# What you have to do
Write out the data again exactly, skipping every picture.

# Dataset entries
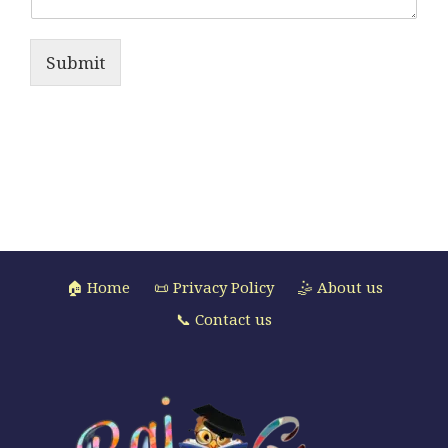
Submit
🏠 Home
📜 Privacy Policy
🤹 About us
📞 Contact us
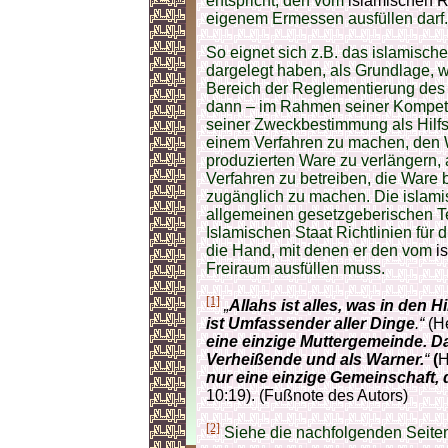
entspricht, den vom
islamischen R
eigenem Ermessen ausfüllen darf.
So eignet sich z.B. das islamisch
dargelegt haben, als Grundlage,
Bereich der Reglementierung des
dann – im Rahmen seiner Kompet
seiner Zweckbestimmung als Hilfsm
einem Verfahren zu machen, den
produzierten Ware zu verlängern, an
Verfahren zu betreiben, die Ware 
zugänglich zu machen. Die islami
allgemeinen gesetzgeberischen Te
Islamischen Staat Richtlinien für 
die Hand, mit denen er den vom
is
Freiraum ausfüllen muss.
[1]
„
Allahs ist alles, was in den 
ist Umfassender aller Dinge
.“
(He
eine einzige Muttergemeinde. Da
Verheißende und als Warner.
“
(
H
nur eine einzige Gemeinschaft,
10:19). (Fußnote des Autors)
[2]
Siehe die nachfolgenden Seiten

# Exercise result
Submit
🏠 Home
📜 Privacy Policy
🤹 About us
📞 Contact us
entspricht, den vom
islamischen R
eigenem Ermessen ausfüllen darf.
So eignet sich z.B. das islamisch
dargelegt haben, als Grundlage,
Bereich der Reglementierung des
dann – im Rahmen seiner Kompet
seiner Zweckbestimmung als Hilfsm
einem Verfahren zu machen, den
produzierten Ware zu verlängern, an
Verfahren zu betreiben, die Ware 
zugänglich zu machen. Die islami
allgemeinen gesetzgeberischen Te
Islamischen Staat Richtlinien für 
die Hand, mit denen er den vom
is
Freiraum ausfüllen muss.
[1]
„
Allahs ist alles, was in den 
ist Umfassender aller Dinge
.“
(He
eine einzige Muttergemeinde. Da
Verheißende und als Warner.
“
(
H
nur eine einzige Gemeinschaft,
10:19). (Fußnote des Autors)
[2]
Siehe die nachfolgenden Seiten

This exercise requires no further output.